People from the slums are the most friendly people in The Philippines
I walked the beach that no tourists go. Greeted people for the last time as they waved and called over to me. A group of ladies were taking a bucket shower in their t-shirts and a handful of giggles rose up. The reason I know few tourists go here is because very few of the children came running up to me asking for money. Nor did that annoying V-shaped pose for a photograph.
Life in a Filipino slum
Most children ignored me and continued playing. Only here the playground is a mix of sand, sea and sewage. The stilt houses have built-in bathrooms that empty onto the sand below. During low tide the waste trickles down the shore to the sea. The place doesn’t smell bad. In fact it’s actually got quite a soapy smell. It’s morning time and many people are washing.
“The smell in the air is more of the sea, and of wet wood with a hint of detergent.”
One of the things in a slum I always try to do is greet everyone. The old will often wait for you to say hello first, and then will burst into a smile. The young approach often times repeating the same “Hello Joe!” phrase over and over.
Joe is derived from the USA troops during WWII – GI Joe. All male foreigners are called “Joe!”
The teenagers are as any teen in the world usually is – moody. Then there are the people with dyed hair, bloodshot eyes that gathers in a group.
Dealing with the bad element in a slum
Such a group was gathered in a circle by a boat raised high for the tide to come in. They were playing cards. Camera in hand I walked up and got a few solemn stares from the type of people you probably don’t want to meet late at night in the city center. But here I was in their backyard big camera in hand, mobile phone bulging out of my shorts, and an air of no fear across my face.
“What are you doing?” I asked peering over the huddled group.
A lessor minion gleamed up with stoned eyes. “Cards!”
“The others took turns in looking up at me, at my camera, at my pocket, my shoes and my daypack.”
“Joe, you join us?”
I waved at one guy and then looked at the cards before raising my eyebrows and making the Filipino “oh oh” sound.
“Not today thank you, I am late. Just taking a walk around. But, thank you.”
Getting permission, and paying respect
What I had done was let them know what I was doing. That I was no threat, and I had balls. If I’d walked by and started photographing them, it might have been different. If I’d just walked by and ignored them; some might have followed. Who knows. But what I do know is that for me, my system works.
Slum hospitality at its best
I continued walking along the shore until I got to a sea barrier. An old man extended a hand and helped me climb up. On the other side were two men knee-deep in the sea. They looked up in surprise and then greeted me. I asked if they were fishing.
One man looked embarrassed and just nodded. The other understood nothing of what I said. I repeated again as a wave crashed down. The first man shook his head this time.
“No fish,” he said putting his hand in a plastic bag. He pulled out a small crab, but struggled with the word for it. I answered for him.
“Yes crab,” he said glancing at his friend with the remembered word. “Food for family.”
I smiled and walked on.
Never have I met such friendly people
Some teenage girls called out from far under a stilt house, ” Picture, Picture.”
I obliged as they straightened out their hair. Pulled creases from their dresses and broke out into posed smiles. I was too far away for a good shot. But it made them happy to see me photographing them.
My time was running out. I had an appointment to keep elsewhere.

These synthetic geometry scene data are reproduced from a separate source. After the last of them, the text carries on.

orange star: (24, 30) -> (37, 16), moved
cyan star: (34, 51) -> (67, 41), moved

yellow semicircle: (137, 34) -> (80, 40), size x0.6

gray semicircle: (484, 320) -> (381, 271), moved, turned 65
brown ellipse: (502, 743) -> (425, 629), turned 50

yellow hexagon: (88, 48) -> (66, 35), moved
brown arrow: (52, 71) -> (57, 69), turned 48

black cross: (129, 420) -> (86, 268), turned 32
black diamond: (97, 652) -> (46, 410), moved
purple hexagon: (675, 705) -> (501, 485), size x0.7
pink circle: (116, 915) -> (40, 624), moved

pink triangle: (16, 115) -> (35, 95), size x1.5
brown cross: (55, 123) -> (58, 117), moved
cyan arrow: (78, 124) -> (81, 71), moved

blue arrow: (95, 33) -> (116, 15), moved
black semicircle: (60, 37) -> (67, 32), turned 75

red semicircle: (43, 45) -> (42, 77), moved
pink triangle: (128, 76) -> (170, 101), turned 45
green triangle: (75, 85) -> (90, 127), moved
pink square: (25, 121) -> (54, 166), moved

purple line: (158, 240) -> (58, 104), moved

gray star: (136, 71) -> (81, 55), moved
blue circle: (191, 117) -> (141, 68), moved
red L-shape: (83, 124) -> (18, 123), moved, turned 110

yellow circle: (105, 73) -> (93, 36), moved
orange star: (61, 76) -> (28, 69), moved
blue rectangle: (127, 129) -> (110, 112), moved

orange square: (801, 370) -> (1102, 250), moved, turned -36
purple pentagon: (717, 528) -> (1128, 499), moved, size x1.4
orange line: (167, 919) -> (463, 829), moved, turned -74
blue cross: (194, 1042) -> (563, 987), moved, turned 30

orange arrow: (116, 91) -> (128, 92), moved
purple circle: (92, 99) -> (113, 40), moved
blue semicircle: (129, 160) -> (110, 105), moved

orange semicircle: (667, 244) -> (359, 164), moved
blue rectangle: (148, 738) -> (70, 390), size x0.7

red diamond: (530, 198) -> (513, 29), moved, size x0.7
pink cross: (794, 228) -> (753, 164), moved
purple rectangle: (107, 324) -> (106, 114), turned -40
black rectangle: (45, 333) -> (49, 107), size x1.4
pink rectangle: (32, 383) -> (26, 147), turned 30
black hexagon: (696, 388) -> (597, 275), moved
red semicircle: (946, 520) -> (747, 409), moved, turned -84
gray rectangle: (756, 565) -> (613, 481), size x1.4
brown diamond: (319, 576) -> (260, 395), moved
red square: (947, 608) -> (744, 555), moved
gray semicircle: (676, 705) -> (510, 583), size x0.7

Yet, deep down in truth; I really wanted to spend the day in the squatter slum. I passed by the two crab fishing men again and gave them a wave.
“You have peso?” called up the first man.
I shook my head.
Without hesitation the first man nodded in a sympathetic way. “You no money too …”
I nodded. “I have no job. Just picture picture.”
He nodded back with a smile.
Finding common ground
I think that I know why I like the slums or squatter camps. These are the people who are often decent and honest. They are just trying to survive with what they have. They look out for each other. They have to; no one else will.
They are looked down upon by the rest of society. They are pushed further and further away from the city whenever possible. Further and further out of sight.
Yet, these are the very people, I feel, that are the real genuine people of the world. When you have nothing, you only have yourself. So why lie? These are the people who greeted me with more genuine hospitality than in any of the cities, malls or even hotels. Not just in The Philippines, but all over the world.
Why are the people with nothing so much more genuine than the people with something?
These people who so many look down upon and push away also have something I don’t. Something so valuable that’s eluded me my whole life. They have a place called home.
I wish them well, and I hope no one takes their home away.
Few people like to think about this type of place, nor even associate themselves with it or the people there.
I hate to break it to you, but I’d rather spend time in a slum with people talking to me. The other choice is walking around alone in a pristine mall, having beers with aged young girl seeking expats, equally drunk backpackers or the tropical resort tourists where the dollar rules. The common link is going all day without one person saying a genuine hello.
There are good people in The Philippines, but it’s becoming a rarity. Such are the times, and such are the choices people make.
Search the rural areas and the slums and you will find good people. They are endangered, treat them well.
And, so this is it. My final journal entry from The Philippines.